**Information**
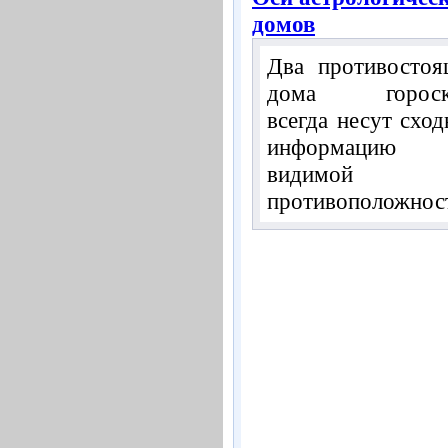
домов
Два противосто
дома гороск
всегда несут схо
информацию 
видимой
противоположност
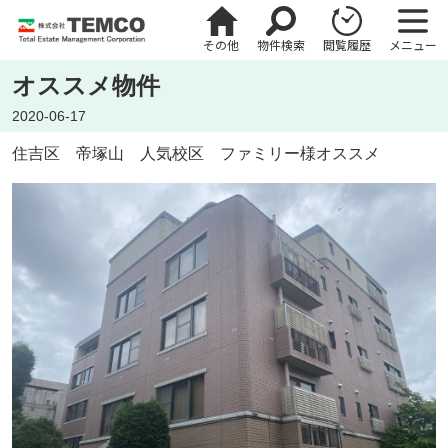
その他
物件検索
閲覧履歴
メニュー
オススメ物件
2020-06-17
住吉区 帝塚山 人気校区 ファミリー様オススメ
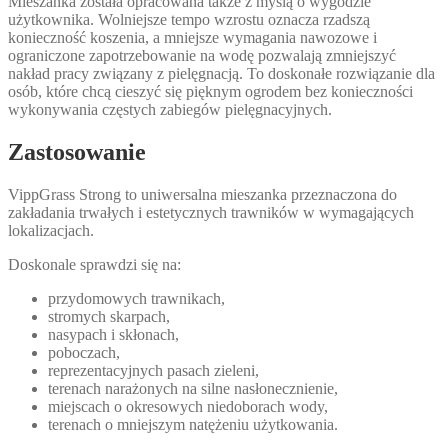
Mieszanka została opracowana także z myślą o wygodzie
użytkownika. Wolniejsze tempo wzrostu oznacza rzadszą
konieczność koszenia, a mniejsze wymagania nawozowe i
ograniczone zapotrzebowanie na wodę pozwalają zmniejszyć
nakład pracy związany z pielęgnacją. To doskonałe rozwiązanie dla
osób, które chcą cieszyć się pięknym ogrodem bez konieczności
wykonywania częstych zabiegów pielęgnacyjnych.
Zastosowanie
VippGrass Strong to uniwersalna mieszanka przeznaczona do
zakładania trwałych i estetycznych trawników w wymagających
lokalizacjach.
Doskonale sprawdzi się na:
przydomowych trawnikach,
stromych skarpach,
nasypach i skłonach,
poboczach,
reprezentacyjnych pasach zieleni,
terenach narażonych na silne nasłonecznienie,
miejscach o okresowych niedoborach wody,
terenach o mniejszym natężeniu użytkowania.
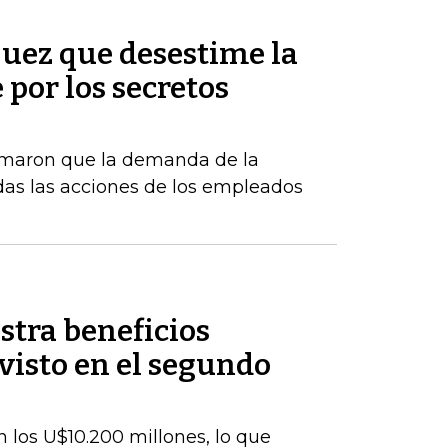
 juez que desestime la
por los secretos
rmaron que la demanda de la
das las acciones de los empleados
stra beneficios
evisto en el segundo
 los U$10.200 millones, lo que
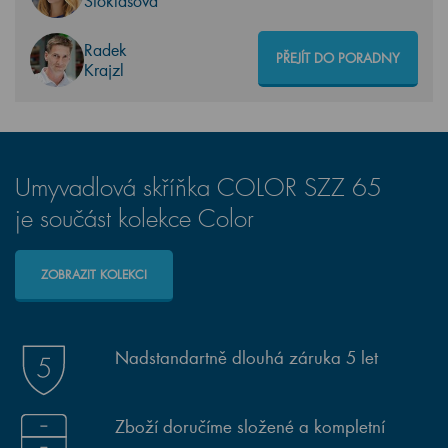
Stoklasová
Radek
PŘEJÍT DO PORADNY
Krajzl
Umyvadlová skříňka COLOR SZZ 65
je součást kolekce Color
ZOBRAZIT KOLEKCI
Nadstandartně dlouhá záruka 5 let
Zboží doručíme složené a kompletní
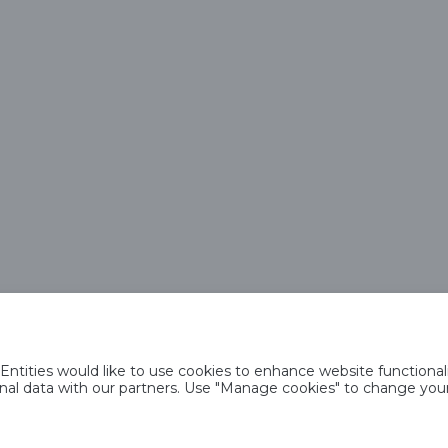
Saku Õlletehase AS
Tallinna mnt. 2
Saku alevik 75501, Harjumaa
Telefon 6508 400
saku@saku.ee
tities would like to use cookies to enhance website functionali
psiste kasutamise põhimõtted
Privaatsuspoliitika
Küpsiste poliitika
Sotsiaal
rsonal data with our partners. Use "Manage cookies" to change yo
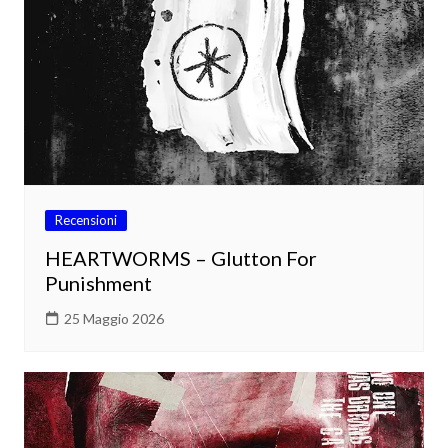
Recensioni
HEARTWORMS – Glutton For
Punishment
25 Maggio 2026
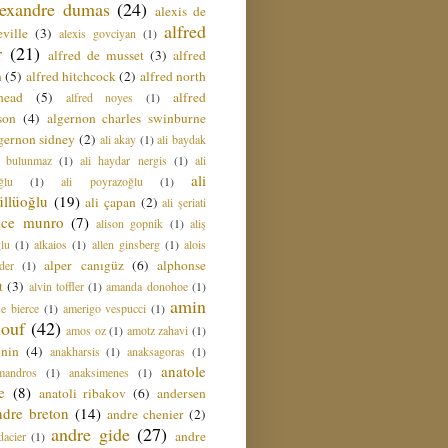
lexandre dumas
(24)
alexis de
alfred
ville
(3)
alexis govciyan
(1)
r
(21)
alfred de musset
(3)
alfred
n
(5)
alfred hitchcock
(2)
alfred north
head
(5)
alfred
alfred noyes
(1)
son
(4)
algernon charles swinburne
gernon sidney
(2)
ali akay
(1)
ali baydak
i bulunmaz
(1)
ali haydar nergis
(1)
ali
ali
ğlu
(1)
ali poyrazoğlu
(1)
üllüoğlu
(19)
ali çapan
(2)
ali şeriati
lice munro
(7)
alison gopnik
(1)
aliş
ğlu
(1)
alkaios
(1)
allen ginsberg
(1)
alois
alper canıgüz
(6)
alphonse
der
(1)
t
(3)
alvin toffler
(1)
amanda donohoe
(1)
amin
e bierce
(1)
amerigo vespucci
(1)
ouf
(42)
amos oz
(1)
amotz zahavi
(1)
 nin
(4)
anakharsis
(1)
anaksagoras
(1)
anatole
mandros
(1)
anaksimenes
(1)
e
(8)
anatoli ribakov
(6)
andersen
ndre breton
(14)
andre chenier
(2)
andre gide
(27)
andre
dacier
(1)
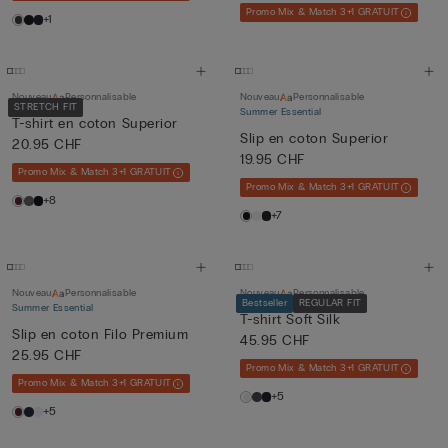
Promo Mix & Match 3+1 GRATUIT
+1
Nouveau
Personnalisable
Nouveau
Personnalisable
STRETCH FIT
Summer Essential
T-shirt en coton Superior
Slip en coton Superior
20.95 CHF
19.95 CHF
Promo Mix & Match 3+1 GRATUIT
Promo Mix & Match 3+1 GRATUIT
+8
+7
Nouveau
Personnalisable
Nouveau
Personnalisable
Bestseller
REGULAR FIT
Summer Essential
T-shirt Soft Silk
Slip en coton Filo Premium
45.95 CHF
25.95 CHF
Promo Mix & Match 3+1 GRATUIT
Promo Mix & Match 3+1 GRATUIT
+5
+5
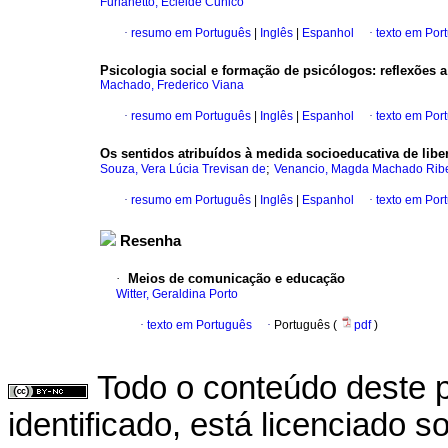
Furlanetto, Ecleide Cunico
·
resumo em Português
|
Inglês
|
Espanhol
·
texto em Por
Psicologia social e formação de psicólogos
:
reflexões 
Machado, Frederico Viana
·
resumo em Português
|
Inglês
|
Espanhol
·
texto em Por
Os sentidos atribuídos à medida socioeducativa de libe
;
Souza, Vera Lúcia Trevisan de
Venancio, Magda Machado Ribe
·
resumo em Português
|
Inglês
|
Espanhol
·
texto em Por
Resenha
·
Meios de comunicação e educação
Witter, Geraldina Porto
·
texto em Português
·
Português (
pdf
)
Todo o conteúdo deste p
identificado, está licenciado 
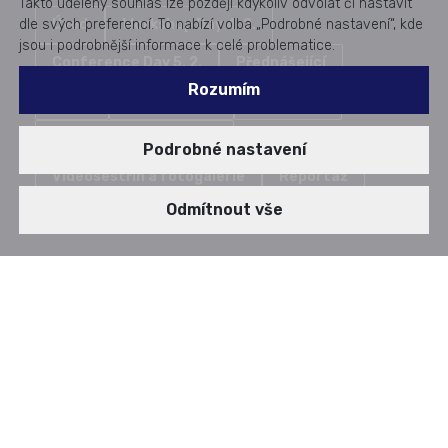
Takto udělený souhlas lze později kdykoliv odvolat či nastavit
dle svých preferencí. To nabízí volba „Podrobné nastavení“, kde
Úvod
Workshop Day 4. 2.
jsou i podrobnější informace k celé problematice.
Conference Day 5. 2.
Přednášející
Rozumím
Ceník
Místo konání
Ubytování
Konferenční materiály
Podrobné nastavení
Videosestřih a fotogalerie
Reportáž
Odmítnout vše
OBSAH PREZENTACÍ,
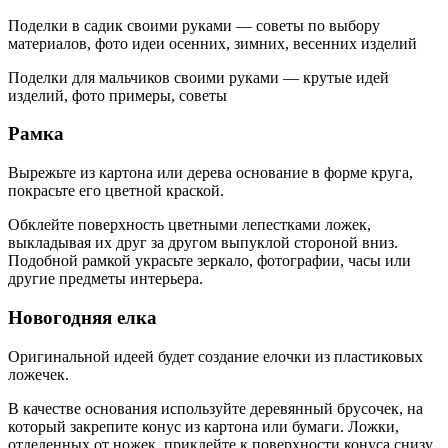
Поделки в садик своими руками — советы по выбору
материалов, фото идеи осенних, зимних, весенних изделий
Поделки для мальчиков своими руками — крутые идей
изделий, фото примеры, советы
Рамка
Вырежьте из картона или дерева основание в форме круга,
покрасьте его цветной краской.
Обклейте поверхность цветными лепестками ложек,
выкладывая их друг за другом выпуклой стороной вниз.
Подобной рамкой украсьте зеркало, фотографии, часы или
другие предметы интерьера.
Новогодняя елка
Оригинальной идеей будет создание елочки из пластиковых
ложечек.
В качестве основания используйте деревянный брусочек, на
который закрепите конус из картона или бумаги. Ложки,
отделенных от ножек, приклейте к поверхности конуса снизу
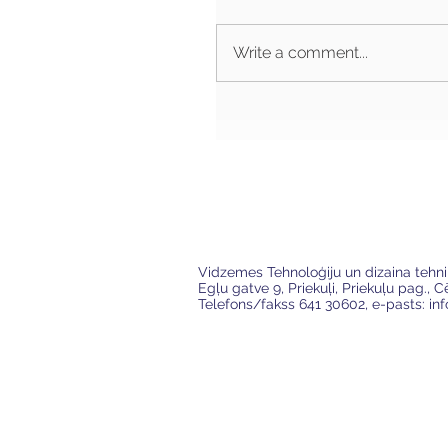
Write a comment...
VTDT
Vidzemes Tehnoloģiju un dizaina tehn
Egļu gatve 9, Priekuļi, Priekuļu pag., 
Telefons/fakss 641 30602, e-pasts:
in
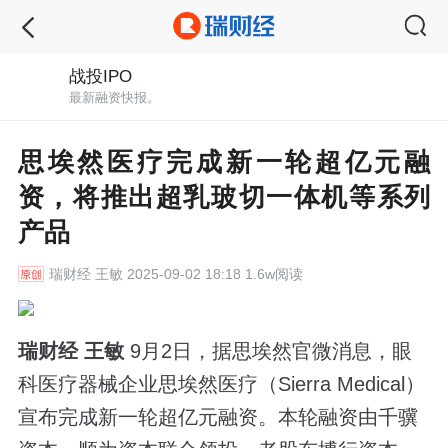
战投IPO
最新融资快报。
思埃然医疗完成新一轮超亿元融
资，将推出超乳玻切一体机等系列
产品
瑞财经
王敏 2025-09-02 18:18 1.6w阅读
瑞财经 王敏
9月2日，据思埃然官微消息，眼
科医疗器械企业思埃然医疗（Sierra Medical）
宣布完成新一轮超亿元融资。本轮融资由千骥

**Exercise details**
Reproduce the data above word for word and omit the images.

**Task solution**
домов
Два противосто
дома гороск
всегда несут схо
информацию 
видимой
противоположност
その他
物件検索
閲覧履歴
メニュー
オススメ物件
2020-06-17
住吉区 帝塚山 人気校区 ファミリー様オススメ
Mieszanka została opracowana także z myślą o wygodzie
użytkownika. Wolniejsze tempo wzrostu oznacza rzadszą
konieczność koszenia, a mniejsze wymagania nawozowe i
ograniczone zapotrzebowanie na wodę pozwalają zmniejszyć
nakład pracy związany z pielęgnacją. To doskonałe rozwiązanie dla
osób, które chcą cieszyć się pięknym ogrodem bez konieczności
wykonywania częstych zabiegów pielęgnacyjnych.
Zastosowanie
VippGrass Strong to uniwersalna mieszanka przeznaczona do
zakładania trwałych i estetycznych trawników w wymagających
lokalizacjach.
Doskonale sprawdzi się na:
przydomowych trawnikach,
stromych skarpach,
nasypach i skłonach,
poboczach,
reprezentacyjnych pasach zieleni,
terenach narażonych na silne nasłonecznienie,
miejscach o okresowych niedoborach wody,
terenach o mniejszym natężeniu użytkowania.
 juez que desestime la
por los secretos
rmaron que la demanda de la
das las acciones de los empleados
stra beneficios
evisto en el segundo
 los U$10.200 millones, lo que
Stoklasová
Radek
PŘEJÍT DO PORADNY
Krajzl
Umyvadlová skříňka COLOR SZZ 65
je součást kolekce Color
ZOBRAZIT KOLEKCI
Nadstandartně dlouhá záruka 5 let
Zboží doručíme složené a kompletní
Saku Õlletehase AS
Tallinna mnt. 2
Saku alevik 75501, Harjumaa
Telefon 6508 400
saku@saku.ee
tities would like to use cookies to enhance website functionali
psiste kasutamise põhimõtted
Privaatsuspoliitika
Küpsiste poliitika
Sotsiaal
rsonal data with our partners. Use "Manage cookies" to change yo
Recensioni
HEARTWORMS – Glutton For
Punishment
25 Maggio 2026
lexandre dumas
(24)
alexis de
alfred
ville
(3)
alexis govciyan
(1)
r
(21)
alfred de musset
(3)
alfred
n
(5)
alfred hitchcock
(2)
alfred north
head
(5)
alfred
alfred noyes
(1)
son
(4)
algernon charles swinburne
gernon sidney
(2)
ali akay
(1)
ali baydak
i bulunmaz
(1)
ali haydar nergis
(1)
ali
ali
ğlu
(1)
ali poyrazoğlu
(1)
üllüoğlu
(19)
ali çapan
(2)
ali şeriati
lice munro
(7)
alison gopnik
(1)
aliş
ğlu
(1)
alkaios
(1)
allen ginsberg
(1)
alois
alper canıgüz
(6)
alphonse
der
(1)
t
(3)
alvin toffler
(1)
amanda donohoe
(1)
amin
e bierce
(1)
amerigo vespucci
(1)
ouf
(42)
amos oz
(1)
amotz zahavi
(1)
 nin
(4)
anakharsis
(1)
anaksagoras
(1)
anatole
mandros
(1)
anaksimenes
(1)
e
(8)
anatoli ribakov
(6)
andersen
ndre breton
(14)
andre chenier
(2)
andre gide
(27)
andre
dacier
(1)
Promo Mix & Match 3+1 GRATUIT
+1
Nouveau
Personnalisable
Nouveau
Personnalisable
STRETCH FIT
Summer Essential
T-shirt en coton Superior
Slip en coton Superior
20.95 CHF
19.95 CHF
Promo Mix & Match 3+1 GRATUIT
Promo Mix & Match 3+1 GRATUIT
+8
+7
Nouveau
Personnalisable
Nouveau
Personnalisable
Bestseller
REGULAR FIT
Summer Essential
T-shirt Soft Silk
Slip en coton Filo Premium
45.95 CHF
25.95 CHF
Promo Mix & Match 3+1 GRATUIT
Promo Mix & Match 3+1 GRATUIT
+5
+5
Furlanetto, Ecleide Cunico
·
resumo em Português
|
Inglês
|
Espanhol
·
texto em Por
Psicologia social e formação de psicólogos
:
reflexões 
Machado, Frederico Viana
·
resumo em Português
|
Inglês
|
Espanhol
·
texto em Por
Os sentidos atribuídos à medida socioeducativa de libe
;
Souza, Vera Lúcia Trevisan de
Venancio, Magda Machado Ribe
·
resumo em Português
|
Inglês
|
Espanhol
·
texto em Por
Resenha
·
Meios de comunicação e educação
Witter, Geraldina Porto
·
texto em Português
·
Português (
pdf
)
Todo o conteúdo deste p
identificado, está licenciado 
Takto udělený souhlas lze později kdykoliv odvolat či nastavit
dle svých preferencí. To nabízí volba „Podrobné nastavení“, kde
Úvod
Workshop Day 4. 2.
jsou i podrobnější informace k celé problematice.
Conference Day 5. 2.
Přednášející
Rozumím
Ceník
Místo konání
Ubytování
Konferenční materiály
Podrobné nastavení
Videosestřih a fotogalerie
Reportáž
Odmítnout vše
OBSAH PREZENTACÍ,
Поделки в садик своими руками — советы по выбору
материалов, фото идеи осенних, зимних, весенних изделий
Поделки для мальчиков своими руками — крутые идей
изделий, фото примеры, советы
Рамка
Вырежьте из картона или дерева основание в форме круга,
покрасьте его цветной краской.
Обклейте поверхность цветными лепестками ложек,
выкладывая их друг за другом выпуклой стороной вниз.
Подобной рамкой украсьте зеркало, фотографии, часы или
другие предметы интерьера.
Новогодняя елка
Оригинальной идеей будет создание елочки из пластиковых
ложечек.
В качестве основания используйте деревянный брусочек, на
который закрепите конус из картона или бумаги. Ложки,
отделенных от ножек, приклейте к поверхности конуса снизу
Write a comment...
VTDT
Vidzemes Tehnoloģiju un dizaina tehn
Egļu gatve 9, Priekuļi, Priekuļu pag., 
Telefons/fakss 641 30602, e-pasts:
in
战投IPO
最新融资快报。
思埃然医疗完成新一轮超亿元融
资，将推出超乳玻切一体机等系列
产品
瑞财经
王敏 2025-09-02 18:18 1.6w阅读
瑞财经 王敏
9月2日，据思埃然官微消息，眼
科医疗器械企业思埃然医疗（Sierra Medical）
宣布完成新一轮超亿元融资。本轮融资由千骥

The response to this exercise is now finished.